Règlement d’exécution (UE) n ° 721/2013 du Conseil du 22 juillet 2013 modifiant le règlement d’exécution (UE) n ° 405/2011 du Conseil instituant un droit compensateur définitif et portant perception définitive du droit provisoire institué sur les importations de certaines barres en acier inoxydable originaires de l’Inde

JO L 202 du 27.7.2013, pp. 2–5 (BG, ES, CS, DA, DE, ET, EL, EN, FR, HR, IT, LV, LT, HU, MT, NL, PL, PT, RO, SK, SL, FI, SV)

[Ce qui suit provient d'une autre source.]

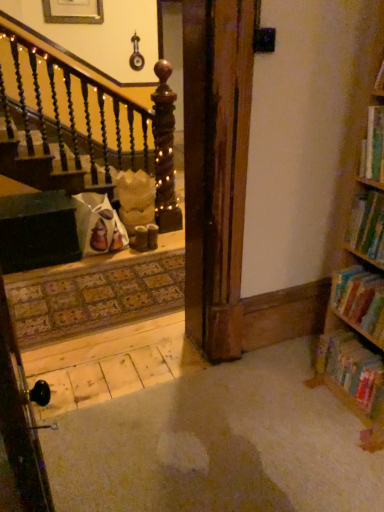 Question: Is green matte bookshelf at right, which ranks as the second book in top-to-bottom order, far from hardcover book at right, which appears as the 3th book when viewed from the top?

Choices:
 (A) yes
 (B) no

Answer: (B)

Question: From a real-world perspective, is green matte bookshelf at right, which is the third book from bottom to top, physically below hardcover book at right, which appears as the 3th book when viewed from the top?

Choices:
 (A) no
 (B) yes

Answer: (A)

Question: Is green matte bookshelf at right, which is the third book from bottom to top, outside of hardcover book at right, marked as the second book in a bottom-to-top arrangement?

Choices:
 (A) yes
 (B) no

Answer: (A)

Question: Would you say hardcover book at right, which appears as the 3th book when viewed from the top, is part of green matte bookshelf at right, which is the third book from bottom to top,'s contents?

Choices:
 (A) no
 (B) yes

Answer: (A)

Question: From the image's perspective, is green matte bookshelf at right, which ranks as the second book in top-to-bottom order, under hardcover book at right, marked as the second book in a bottom-to-top arrangement?

Choices:
 (A) yes
 (B) no

Answer: (B)

Question: Is point (362, 268) positioned closer to the camera than point (350, 230)?

Choices:
 (A) farther
 (B) closer

Answer: (A)

Question: Considering the positions of hardcover book at right, which appears as the 3th book when viewed from the top, and green matte bookshelf at right, which ranks as the second book in top-to-bottom order, in the image, is hardcover book at right, which appears as the 3th book when viewed from the top, bigger or smaller than green matte bookshelf at right, which ranks as the second book in top-to-bottom order,?

Choices:
 (A) small
 (B) big

Answer: (B)

Question: Is hardcover book at right, marked as the second book in a bottom-to-top arrangement, wider or thinner than green matte bookshelf at right, which is the third book from bottom to top?

Choices:
 (A) thin
 (B) wide

Answer: (B)

Question: From a real-world perspective, is hardcover book at right, marked as the second book in a bottom-to-top arrangement, physically located above or below green matte bookshelf at right, which ranks as the second book in top-to-bottom order?

Choices:
 (A) above
 (B) below

Answer: (B)

Question: Considering the positions of point (342, 336) and point (354, 249), is point (342, 336) closer or farther from the camera than point (354, 249)?

Choices:
 (A) farther
 (B) closer

Answer: (A)

Question: From a real-world perspective, is multicolored cardboard book at lower right, which is the 4th book from top to bottom, above or below green matte bookshelf at right, which is the third book from bottom to top?

Choices:
 (A) below
 (B) above

Answer: (A)

Question: Considering the positions of multicolored cardboard book at lower right, which is the 4th book from top to bottom, and green matte bookshelf at right, which is the third book from bottom to top, in the image, is multicolored cardboard book at lower right, which is the 4th book from top to bottom, wider or thinner than green matte bookshelf at right, which is the third book from bottom to top,?

Choices:
 (A) thin
 (B) wide

Answer: (B)

Question: From the image's perspective, relative to green matte bookshelf at right, which ranks as the second book in top-to-bottom order, is multicolored cardboard book at lower right, which is the 4th book from top to bottom, above or below?

Choices:
 (A) below
 (B) above

Answer: (A)

Question: From the image's perspective, is green matte bookshelf at right, which ranks as the second book in top-to-bottom order, positioned above or below multicolored cardboard book at lower right, arranged as the first book when ordered from the bottom?

Choices:
 (A) above
 (B) below

Answer: (A)

Question: Is point (349, 221) positioned closer to the camera than point (354, 392)?

Choices:
 (A) closer
 (B) farther

Answer: (A) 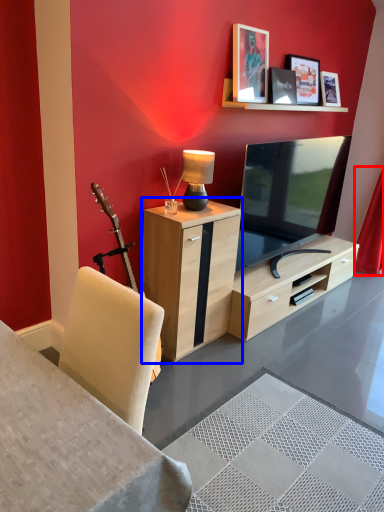 Question: Which object appears farthest to the camera in this image, curtain (highlighted by a red box) or cabinetry (highlighted by a blue box)?

Choices:
 (A) curtain
 (B) cabinetry

Answer: (A) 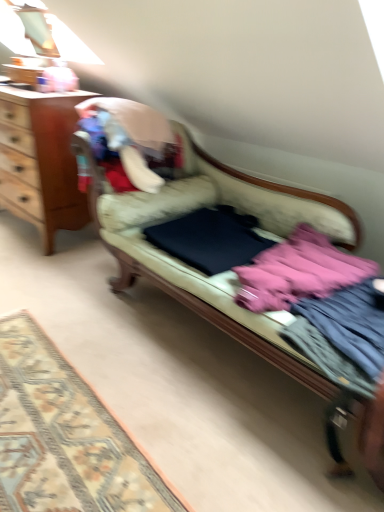 The image size is (384, 512). Describe the element at coordinates (298, 272) in the screenshot. I see `pink fabric at center` at that location.

From the picture: Measure the distance between point (373,314) and camera.

They are 1.38 meters apart.

What do you see at coordinates (351, 324) in the screenshot?
I see `pink fabric at right, acting as the 2th clothing starting from the back` at bounding box center [351, 324].

Image resolution: width=384 pixels, height=512 pixels. Describe the element at coordinates (41, 160) in the screenshot. I see `wooden desk at left` at that location.

The width and height of the screenshot is (384, 512). What are the coordinates of `carpeted rug at lower left` in the screenshot? It's located at (64, 436).

What do you see at coordinates (188, 276) in the screenshot?
I see `velvet beige couch at center` at bounding box center [188, 276].

The image size is (384, 512). What are the coordinates of `dark blue fabric at center, arranged as the second clothing when viewed from the front` in the screenshot? It's located at point(210,239).

Which is behind, wooden desk at left or pink fabric at center?

wooden desk at left is further away from the camera.

Is wooden desk at left situated inside pink fabric at center or outside?

wooden desk at left lies outside pink fabric at center.

Is wooden desk at left facing towards pink fabric at center?

No, wooden desk at left is not aimed at pink fabric at center.

Is velvet beige couch at center shorter than pink fabric at center?

No, velvet beige couch at center is not shorter than pink fabric at center.

Is pink fabric at center a part of velvet beige couch at center?

That's correct, pink fabric at center is inside velvet beige couch at center.

Is velvet beige couch at center to the left or to the right of pink fabric at center in the image?

velvet beige couch at center is positioned on pink fabric at center's left side.

Which of these two, velvet beige couch at center or pink fabric at center, is smaller?

pink fabric at center.

From the image's perspective, is velvet beige couch at center over carpeted rug at lower left?

Correct, velvet beige couch at center appears higher than carpeted rug at lower left in the image.

The image size is (384, 512). Identify the location of mat on the left of velvet beige couch at center. (64, 436).

Is the surface of velvet beige couch at center in direct contact with carpeted rug at lower left?

No, velvet beige couch at center is not with carpeted rug at lower left.

Is velvet beige couch at center facing towards carpeted rug at lower left?

Yes, velvet beige couch at center faces towards carpeted rug at lower left.

Does point (73, 224) lie in front of point (89, 482)?

No, it is behind (89, 482).

Does wooden desk at left have a greater height compared to carpeted rug at lower left?

Correct, wooden desk at left is much taller as carpeted rug at lower left.

Between wooden desk at left and carpeted rug at lower left, which one has smaller size?

carpeted rug at lower left is smaller.

From the image's perspective, which one is positioned lower, wooden desk at left or carpeted rug at lower left?

carpeted rug at lower left, from the image's perspective.

Is pink fabric at center aimed at carpeted rug at lower left?

No, pink fabric at center does not turn towards carpeted rug at lower left.

Based on the photo, between pink fabric at center and carpeted rug at lower left, which one is positioned in front?

carpeted rug at lower left is closer to the camera.

Considering the sizes of objects pink fabric at center and carpeted rug at lower left in the image provided, who is smaller, pink fabric at center or carpeted rug at lower left?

Legal status of the document No longer in force, Date of end of validity: 28/06/2017

ELI: http://data.europa.eu/eli/reg_impl/2013/721/oj

27.7.2013   

FR

Journal officiel de l'Union européenne

L 202/2


RÈGLEMENT D’EXÉCUTION (UE) N o 721/2013 DU CONSEIL

du 22 juillet 2013

modifiant le règlement d’exécution (UE) no 405/2011 du Conseil instituant un droit compensateur définitif et portant perception définitive du droit provisoire institué sur les importations de certaines barres en acier inoxydable originaires de l’Inde

LE CONSEIL DE L’UNION EUROPÉENNE,

vu le traité sur le fonctionnement de l’Union européenne,

vu le règlement (CE) no 597/2009 du Conseil du 11 juin 2009 relatif à la défense contre les importations qui font l’objet de subventions de la part de pays non membres de la Communauté européenne (1) (ci-après dénommé le «règlement de base»), et notamment son article 19,

vu la proposition présentée par la Commission européenne après consultation du comité consultatif,

considérant ce qui suit:

1.   PROCÉDURE

1.1.   Enquête précédente et mesures compensatoires existantes

(1)

En avril 2011, par le règlement d’exécution (UE) no 405/2011 (2) (ci-après dénommé le «règlement définitif»), le Conseil a institué un droit compensateur définitif sur les importations de certaines barres en acier inoxydable relevant actuellement des codes NC 7222 20 21 , 7222 20 29 , 7222 20 31 , 7222 20 39 , 7222 20 81 et 7222 20 89 et originaires de l’Inde. L’enquête qui a conduit à l’adoption du règlement définitif est ci-après dénommée «enquête initiale».

(2)

Les mesures définitives se présentaient sous la forme de droits compensateurs ad valorem compris entre 3,3 % et 4,3 % imposés sur les importations provenant d’exportateurs nommés individuellement, d’un taux de droit de 4,0 % imposé aux sociétés ayant coopéré non retenues dans l’échantillon et d’un taux de droit résiduel de 4,3 % imposé à toutes les autres sociétés en Inde.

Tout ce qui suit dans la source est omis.